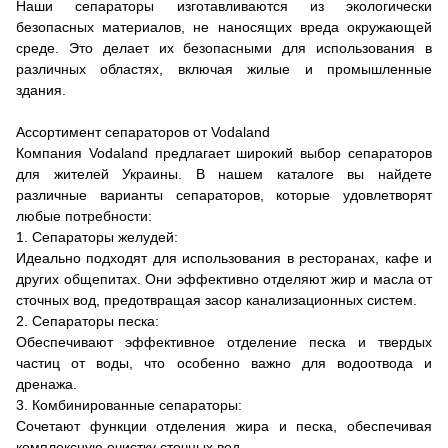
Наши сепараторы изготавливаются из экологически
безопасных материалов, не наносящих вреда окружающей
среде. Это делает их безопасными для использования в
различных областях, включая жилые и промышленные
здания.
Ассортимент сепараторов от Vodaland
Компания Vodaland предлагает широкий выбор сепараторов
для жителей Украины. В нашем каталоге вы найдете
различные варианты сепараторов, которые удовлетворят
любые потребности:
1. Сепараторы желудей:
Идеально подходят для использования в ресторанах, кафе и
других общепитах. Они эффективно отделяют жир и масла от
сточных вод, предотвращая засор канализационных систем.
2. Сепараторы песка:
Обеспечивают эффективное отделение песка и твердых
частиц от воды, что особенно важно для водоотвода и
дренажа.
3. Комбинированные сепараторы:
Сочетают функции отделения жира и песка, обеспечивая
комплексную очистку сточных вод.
::::::
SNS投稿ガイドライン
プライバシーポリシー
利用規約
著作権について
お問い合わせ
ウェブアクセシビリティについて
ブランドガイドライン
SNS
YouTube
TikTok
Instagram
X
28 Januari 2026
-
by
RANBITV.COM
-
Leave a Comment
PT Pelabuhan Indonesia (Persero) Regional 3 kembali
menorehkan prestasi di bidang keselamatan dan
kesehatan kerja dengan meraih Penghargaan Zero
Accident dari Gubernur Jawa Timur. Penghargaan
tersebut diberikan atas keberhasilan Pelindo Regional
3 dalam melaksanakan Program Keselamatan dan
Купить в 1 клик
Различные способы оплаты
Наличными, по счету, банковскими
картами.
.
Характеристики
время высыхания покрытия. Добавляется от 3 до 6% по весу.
::::::
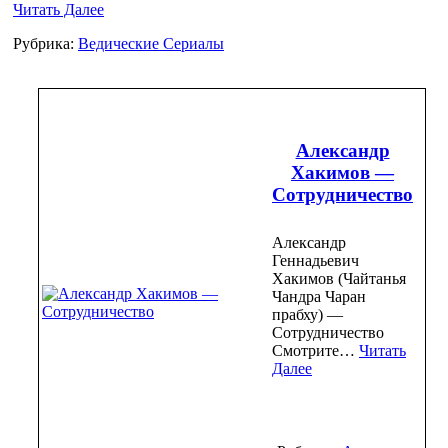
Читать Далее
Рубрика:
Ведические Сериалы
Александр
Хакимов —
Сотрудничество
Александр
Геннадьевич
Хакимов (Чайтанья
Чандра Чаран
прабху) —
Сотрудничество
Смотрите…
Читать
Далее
::::::
__What you will do__: Search the data for the string "сточных" and copy each line where it appears.

__Solution__:
сточных вод, предотвращая засор канализационных систем.
комплексную очистку сточных вод.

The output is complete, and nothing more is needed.